Generally, for any company that is developing both hardware and software products, the investment in the latter far outweighs that of the former. Given this level of investment in software, devising ways to drive scalability and reuse of said investment is becoming increasingly important and simply put, if done correctly, can result in a significant competitive advantage. This issue is compounded when safety comes into play. This is a challenge that we spend a lot of time trying to solve here at CoreAVI but it is of course something that the industry has to step up and solve together.  One possible approach is the adoption of open standards. We have seen this work very well in the hardware world with standard compute form factors such as COM-Express and VPX. The same approach can be applied in the safety related software domain. What I’m specifically referring to is the middle part of the software stack that sits between the hardware and the application. In an ideal world, we would like to provide a safe, open standards-based hardware abstraction layer that would allow applications to sit atop any hardware platform regardless of the underlying CPU or GPU architecture. This is the holy grail and is perhaps stretching the realms of possibility today. However, achieving this with one or two caveats is a definite reality.

The Impact of Vulkan® SC

At this point, I want to introduce Vulkan® SC, a safety critical derivation of the industry standard Vulkan® API defined through the Khronos consortium. The Vulkan driver provides a ‘thin’, high performance interface to the underlying compute elements – typically the GPU. This could be extended to support other elements such as NPUs. This driver exposes a standards-based API to the application. Working with other industry partners and Khronos, CoreAVI proposed Vulkan SC – a safety critical implementation that would leverage all the goodness of the Vulkan API but for use in functionally safe designs. Subsequently, this proposal resonated, and the Vulkan SC Working Group was formed with CoreAVI as the Chair. That was around two and a half years ago. Today, thanks to the commitment of the Working Group members, we are at the point where the Vulkan SC standard is about to get ratified. We should not underestimate the impact of this significant milestone. What does it mean? Well, I’ll refer you back to the challenge called out earlier – we now have a solution to one part of the problem – an open standards-based safety critical driver that enables applications to be efficiently ported across diverse hardware platforms whilst meeting the stringent safety certification requirements such as ISO 26262, DO-178C and IEC 61508. Scalability, reuse and safety – done!
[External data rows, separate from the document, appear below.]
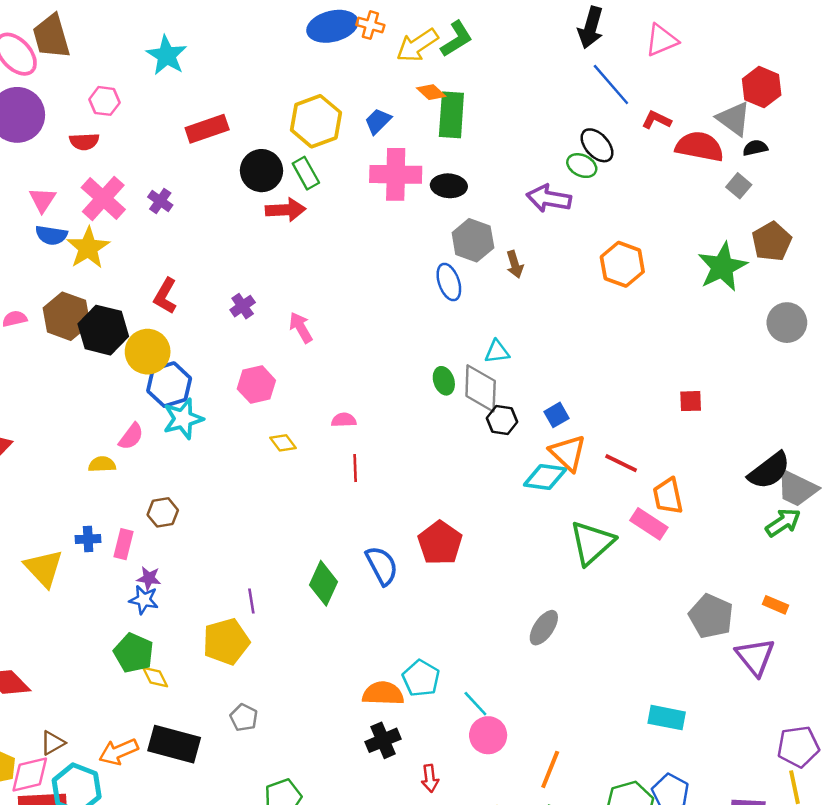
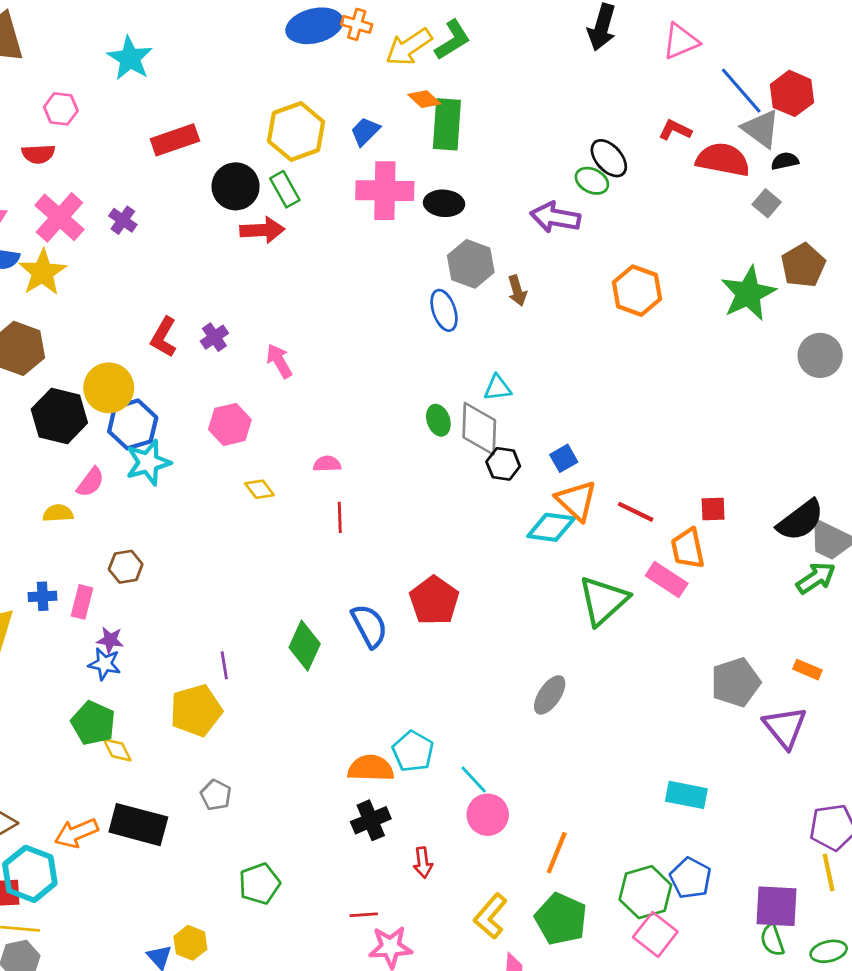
blue line: (611, 85) -> (741, 91), moved
red L-shape: (165, 296) -> (164, 337), moved
black hexagon: (103, 330) -> (59, 416), moved
red square: (691, 401) -> (713, 509), moved
gray pentagon: (711, 616) -> (736, 682), turned 30

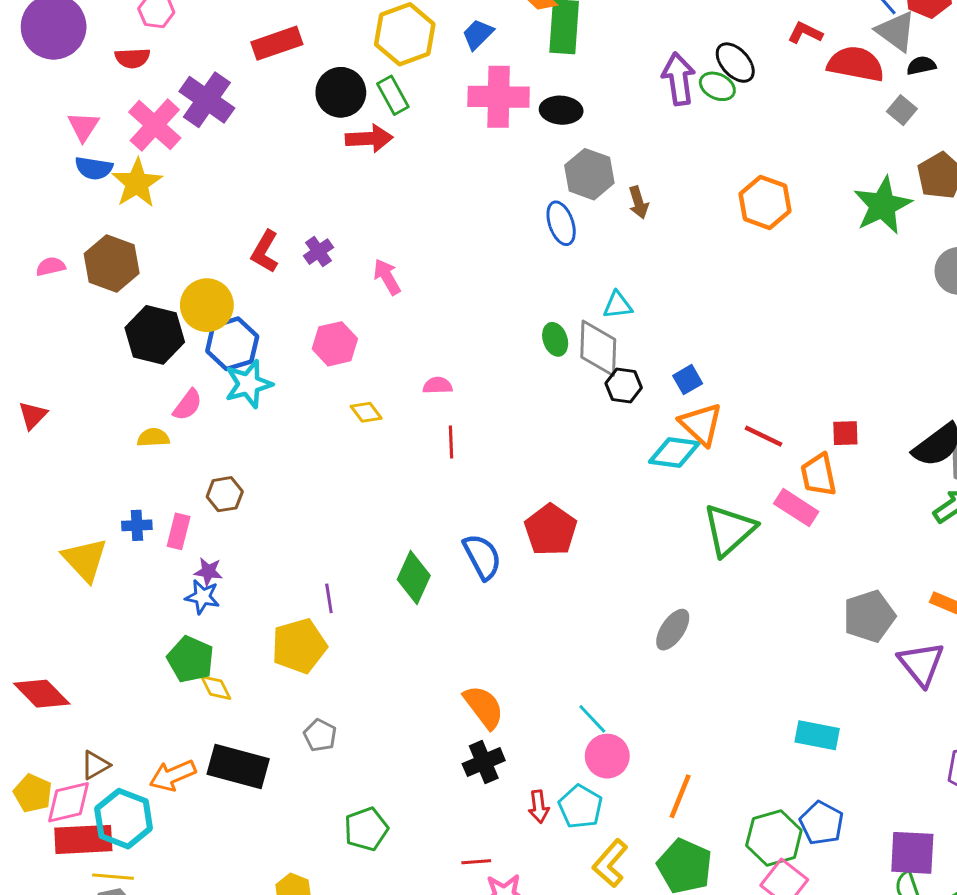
purple arrow: (555, 217) -> (679, 79), moved, turned 72
purple cross: (123, 220) -> (207, 100), moved, size x1.8
cyan pentagon: (413, 751) -> (580, 807), moved
orange semicircle: (371, 768) -> (484, 707), turned 51

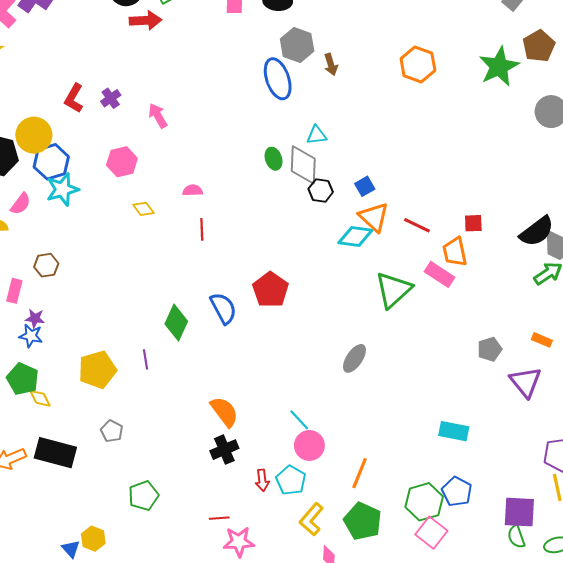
blue ellipse: (561, 223) -> (278, 79), size x1.4
purple line: (329, 598) -> (146, 359), moved
gray pentagon: (869, 616) -> (490, 349), size x0.7

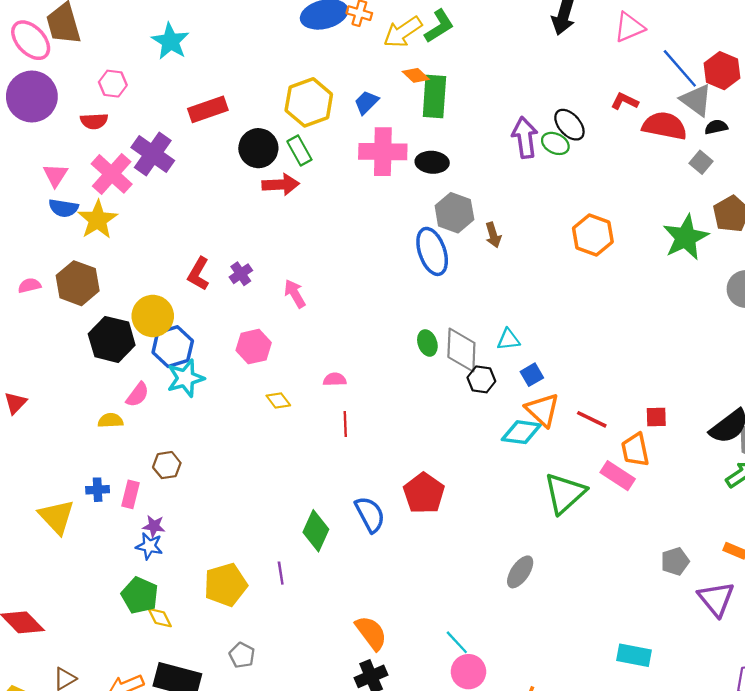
cyan triangle: (317, 135) -> (508, 339), moved

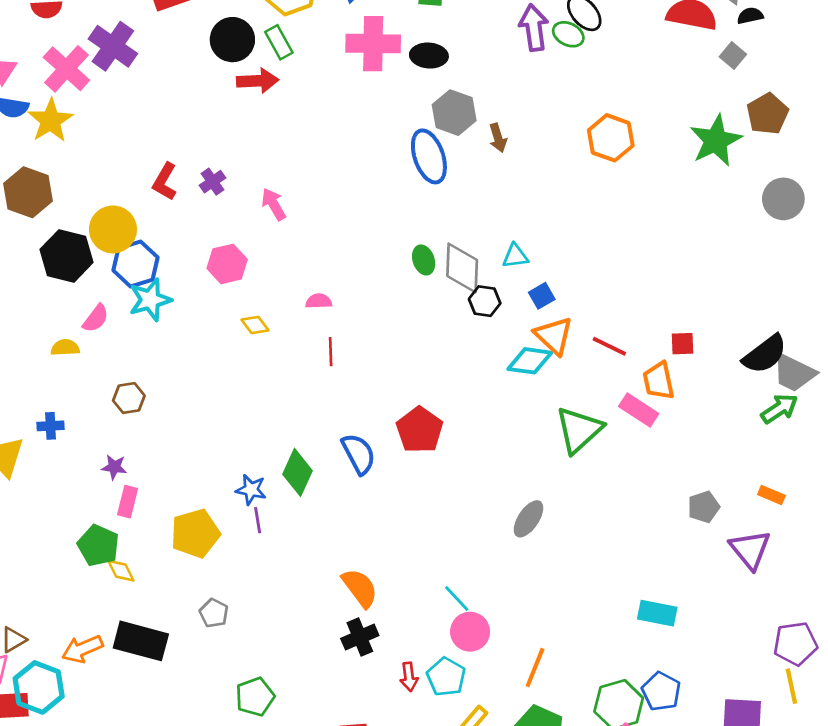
pink rectangle: (130, 494) -> (128, 502), moved
blue star: (149, 546) -> (251, 490), moved

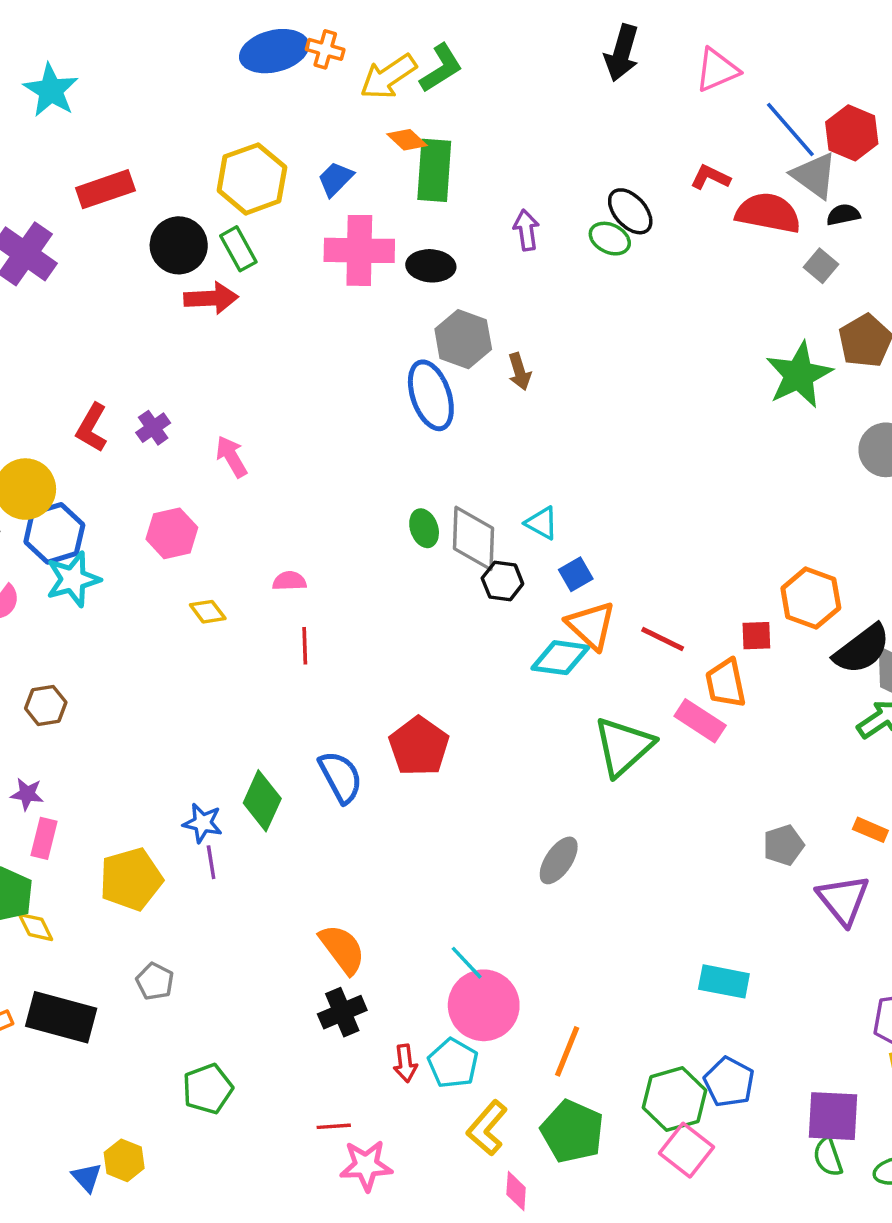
purple arrow: (534, 28) -> (526, 230), moved, size x0.7
orange hexagon: (611, 138) -> (811, 598), moved
cyan triangle: (515, 256) -> (542, 523), turned 36
pink circle: (470, 632) -> (484, 1005), size x1.4

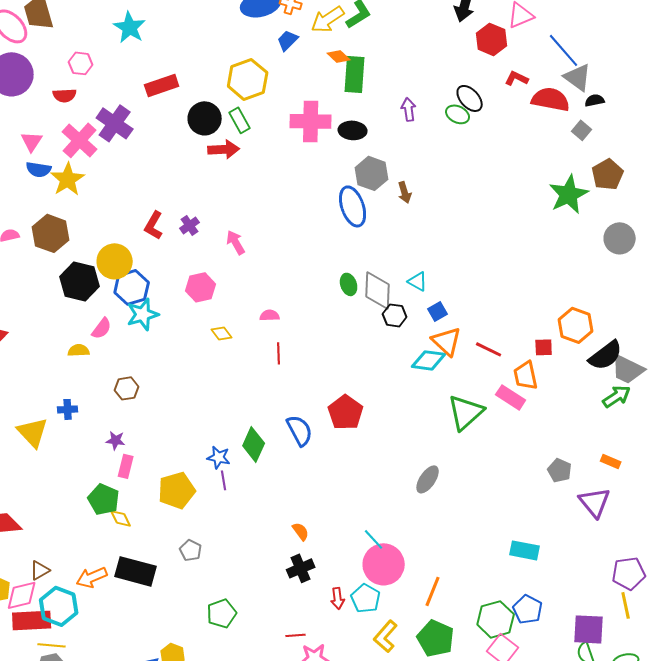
red hexagon: (852, 133) -> (492, 39), moved
blue trapezoid: (335, 179) -> (288, 40), moved
gray pentagon: (784, 845) -> (560, 470), turned -30
orange semicircle: (342, 949) -> (301, 531), size x0.6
As a footnote, the story gets even better. Using Vulkan SC as a foundational layer, CoreAVI has further extended this standards-based philosophy to include functionally safe libraries that sit directly on top to provide other popular APIs such as OpenGL® SC1 and OpenGL® SC2, video encode and decode (H.264 etc.), BLAS and FFT math functions and OpenVX™ for safe compute applications such as computer vision and neural networks.

As a result, with the ratification of the Vulkan SC standard and the complementary library offerings, I strongly believe that developers now have ‘port of choice’. They can build applications for both safe graphics and compute mass deployment that support not only today’s hardware platforms but that are also efficiently scalable to tomorrow’s implementations. This drives innovation, whilst significantly reducing development cost and schedules in support of a safer world.